(Dataset entries)
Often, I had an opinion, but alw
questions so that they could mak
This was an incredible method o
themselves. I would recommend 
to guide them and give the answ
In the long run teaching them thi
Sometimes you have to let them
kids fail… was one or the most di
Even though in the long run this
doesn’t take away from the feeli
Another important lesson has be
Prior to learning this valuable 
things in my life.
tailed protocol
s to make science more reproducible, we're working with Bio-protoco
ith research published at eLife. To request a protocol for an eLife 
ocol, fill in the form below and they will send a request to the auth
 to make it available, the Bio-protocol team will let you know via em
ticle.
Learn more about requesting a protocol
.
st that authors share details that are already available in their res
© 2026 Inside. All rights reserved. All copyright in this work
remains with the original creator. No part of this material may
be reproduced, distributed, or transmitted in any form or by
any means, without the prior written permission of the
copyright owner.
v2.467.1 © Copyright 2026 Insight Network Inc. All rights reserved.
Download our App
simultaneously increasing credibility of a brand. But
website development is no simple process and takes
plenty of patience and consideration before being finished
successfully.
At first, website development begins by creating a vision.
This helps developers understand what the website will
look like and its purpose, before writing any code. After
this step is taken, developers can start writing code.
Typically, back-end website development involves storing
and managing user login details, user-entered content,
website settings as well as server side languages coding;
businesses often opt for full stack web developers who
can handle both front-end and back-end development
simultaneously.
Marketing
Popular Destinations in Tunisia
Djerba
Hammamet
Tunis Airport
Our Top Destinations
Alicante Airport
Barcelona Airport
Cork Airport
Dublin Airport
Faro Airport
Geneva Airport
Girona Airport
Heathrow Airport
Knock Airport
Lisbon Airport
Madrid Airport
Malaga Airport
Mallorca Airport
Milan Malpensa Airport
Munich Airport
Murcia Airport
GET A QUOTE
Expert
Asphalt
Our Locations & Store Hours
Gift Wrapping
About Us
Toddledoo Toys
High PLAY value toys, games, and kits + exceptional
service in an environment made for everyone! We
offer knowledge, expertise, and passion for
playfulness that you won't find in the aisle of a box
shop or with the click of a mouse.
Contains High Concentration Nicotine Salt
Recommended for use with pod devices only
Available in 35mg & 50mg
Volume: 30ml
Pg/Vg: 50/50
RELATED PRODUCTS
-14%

ASSIGNMENT: Return only the part of the records above that opens with the line containing "st that authors" and closes with the line containing "be reproduced, distributed, or", ends included.

TASK RESPONSE:
st that authors share details that are already available in their res
© 2026 Inside. All rights reserved. All copyright in this work
remains with the original creator. No part of this material may
be reproduced, distributed, or transmitted in any form or by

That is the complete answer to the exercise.